LAWS(PVC)-1927-2-116

TULSHI RAM Vs. BISHNATH PRASAD

Decided On February 23, 1927
TULSHI RAM Appellant
V/S
BISHNATH PRASAD Respondents

JUDGEMENT

(1.) These two appeals are connected and arise out of two suits, the first by Tulshi Ram mortgagee to enforce a mortgage executed by Bishnath Prasad in 1917 and the other a suit for a declaration by Bishnath Prasad's minor son that a simple money decree of 1921 obtained by Tulshi Ram was not binding on the plaintiff. The case for the minor son in both the suits, apart from a denial of consideration, was that Bishnath Prasad was a person of grossly immoral character and that the money taken by him, if at all, was spent on immoral objects. On the other hand Tulshi Ram's position was that the money had been acquired for purposes of legal necessity, family business and for the payment of antecedent debts. In Tulshi Ram's suit the learned Subordinate Judge has found that the full consideration did pass and that the money was taken to a large extent for payment of previous debts, and has passed a personal decree against Bishnath Prasad. He has, however, held that the burden of proving that the previous debts were of a binding character was on Tulshi Ram and that he has failed to discharge that burden. His claim to enforce the mortgage has therefore been disallowed. In the suit brought by the minor son the same learned Subordinate Judge has held that the burden of proving that the antecedent debts were contracted for illegal and immoral purposes lay on the minor and he failed to prove it. He has accordingly dismissed the suit. Both parties have filed cross-appeals.

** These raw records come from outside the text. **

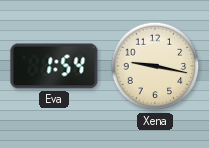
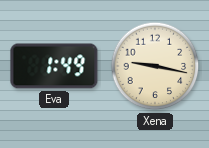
Eva: 1:54 -> 1:49
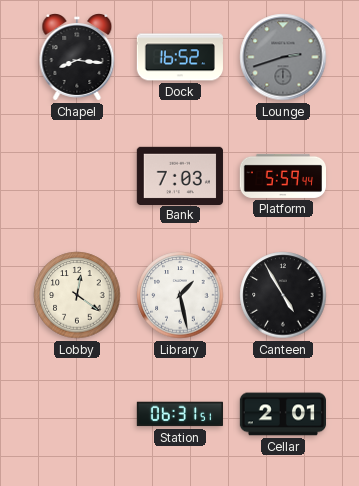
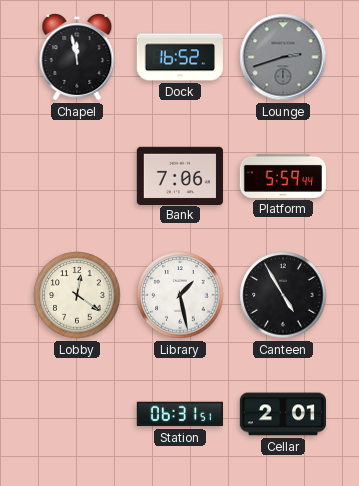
Chapel: 8:16 -> 11:58
Bank: 7:03 -> 7:06
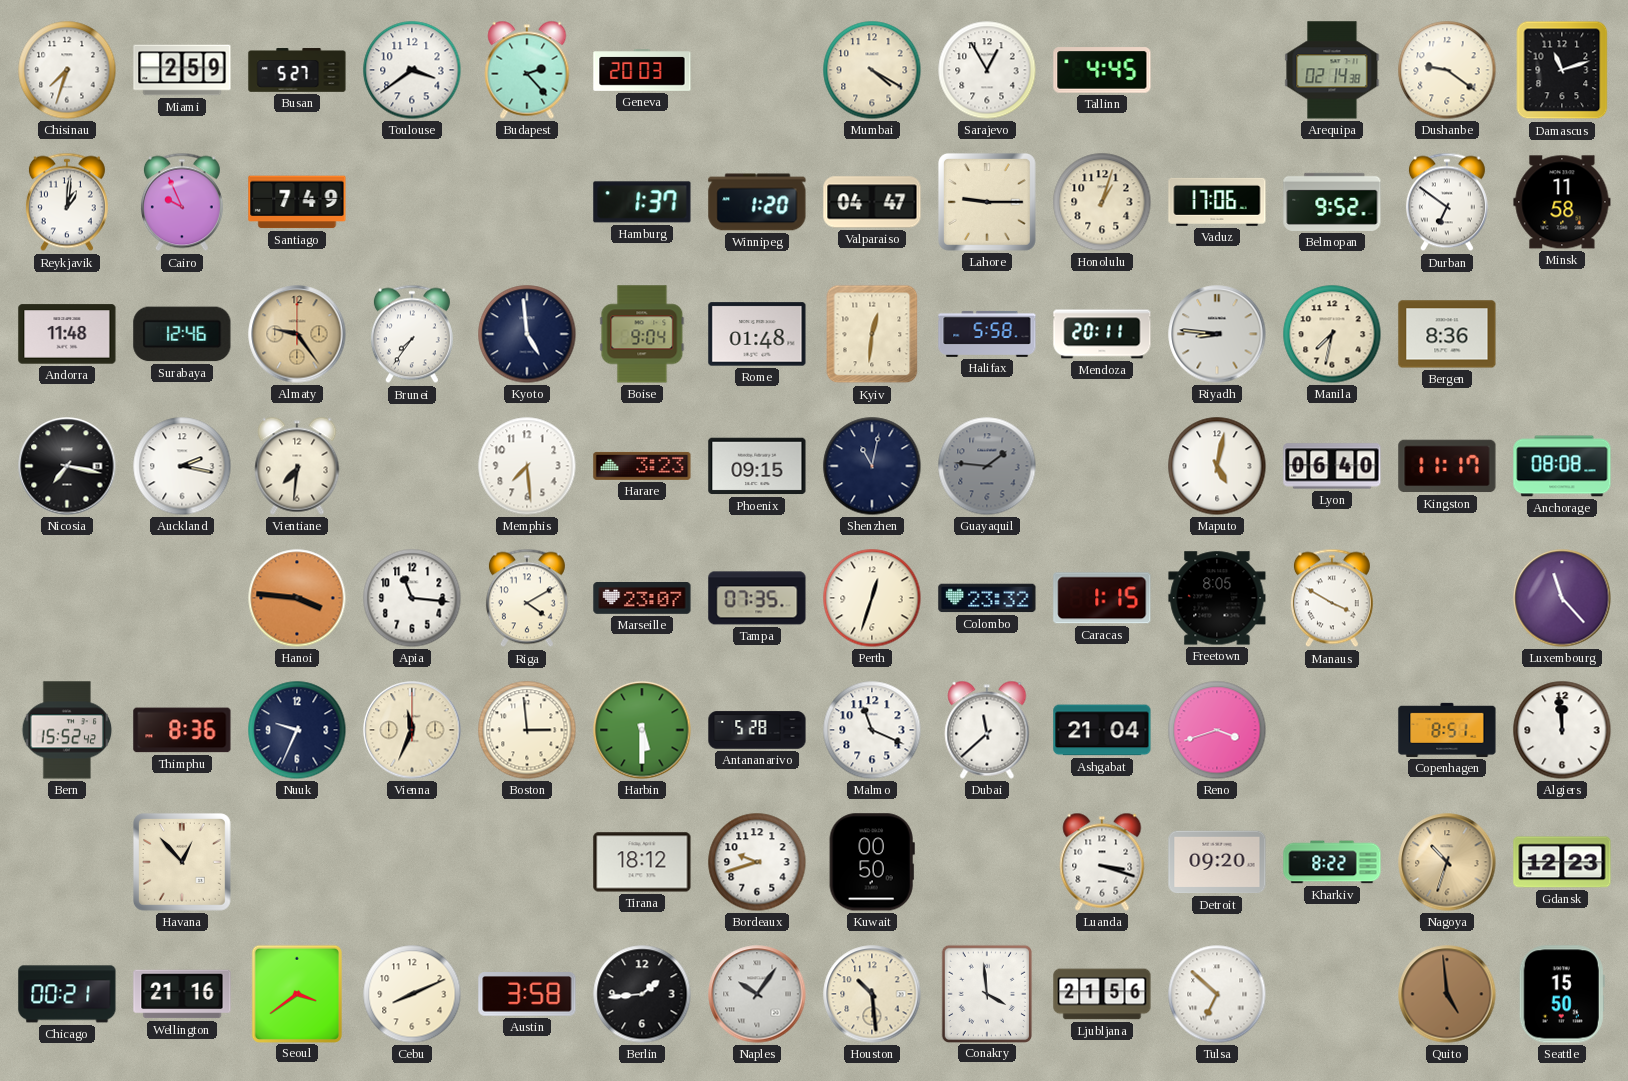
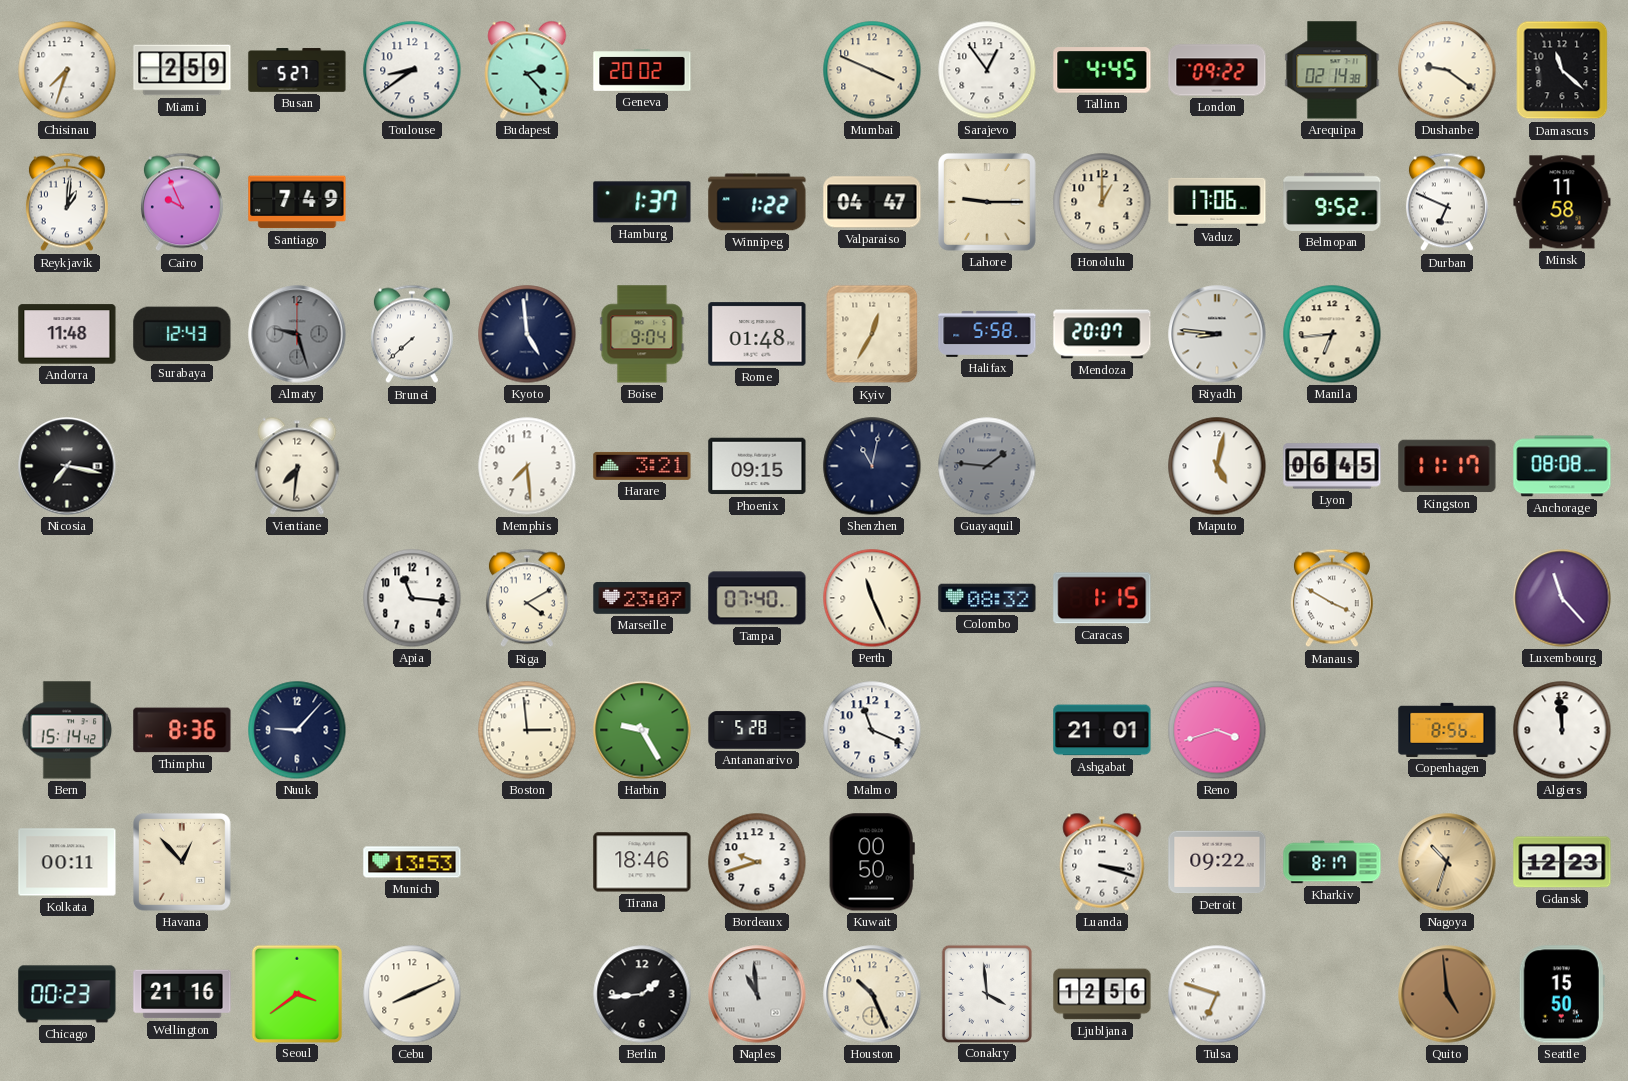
Toulouse: 3:39 -> 8:39
Geneva: 20:03 -> 20:02
Mumbai: 4:20 -> 3:49
Sarajevo: 12:55 -> 12:54
London: none -> 09:22
Damascus: 11:12 -> 11:22
Winnipeg: 1:20 -> 1:22
Honolulu: 1:03 -> 1:00
Durban: 6:51 -> 6:49
Surabaya: 12:46 -> 12:43
Almaty: 9:24 -> 9:27
Almaty dial: champagne -> grey
Brunei: 7:36 -> 7:38
Kyiv: 12:31 -> 12:35
Mendoza: 20:11 -> 20:07
Manila: 7:32 -> 6:44
Bergen: 8:36 -> none
Auckland: 2:17 -> none
Harare: 3:23 -> 3:21
Lyon: 06:40 -> 06:45
Hanoi: 3:46 -> none
Tampa: 07:35 -> 07:40
Perth: 12:33 -> 11:26
Colombo: 23:32 -> 08:32
Freetown: 8:05 -> none
Bern: 15:52 -> 15:14
Nuuk: 9:34 -> 9:07
Vienna: 11:34 -> none
Harbin: 5:30 -> 9:25
Dubai: 11:38 -> none
Ashgabat: 21:04 -> 21:01
Copenhagen: 8:51 -> 8:56
Kolkata: none -> 00:11
Munich: none -> 13:53
Tirana: 18:12 -> 18:46
Detroit: 09:20 -> 09:22
Kharkiv: 8:22 -> 8:17
Chicago: 00:21 -> 00:23
Austin: 3:58 -> none
Naples: 10:06 -> 10:59
Houston: 10:29 -> 10:26
Ljubljana: 21:56 -> 12:56
Tulsa: 6:52 -> 6:48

(2.) We propose to take up F.A. No. 504 of 1923 first. The subject of controversy in this case is the mortgage-deed dated the 14 April 1917, for Rs. 38,000. As stated above, the Court below has found that the whole of the consideration money has been paid by Tulshi Ram. The mortgage-deed recited that Rs. 17,700 were set off on account of debts due to Tulshi Ram himself and had been required for family necessity and for business under Bahi Khata and sarkhats and that the balance of Rs. 20,300 was taken in cash from the mortgagee for payment of previous valid debts due to other creditors. According to the plaintiffs account books Rs. 17,700 were due to him on previous accounts including large Sums advanced shortly before the mortgage-deed to pay off certain previous creditors. The cash consideration of Rs. 20,300 was actually paid to Bishnath Prasad before the sub-registrar. That the first portion of the consideration was actually due to Tulshi Ram is not now disputed before us. There is thus no suggestion that Tulshi Ram has played any trick and taken the mortgage-deed for an inflated amount. In fact the learned Subordinate Judge has passed a personal decree for the whole amount together with full interest against the executant, Bishnath Prasad, who has submitted to the decree and has not chosen to appeal from it. It is, therefore, quite clear that the payment of the full consideration is established. Indeed the learned advocates for the appellant have not challenged that part of the finding of the Court below.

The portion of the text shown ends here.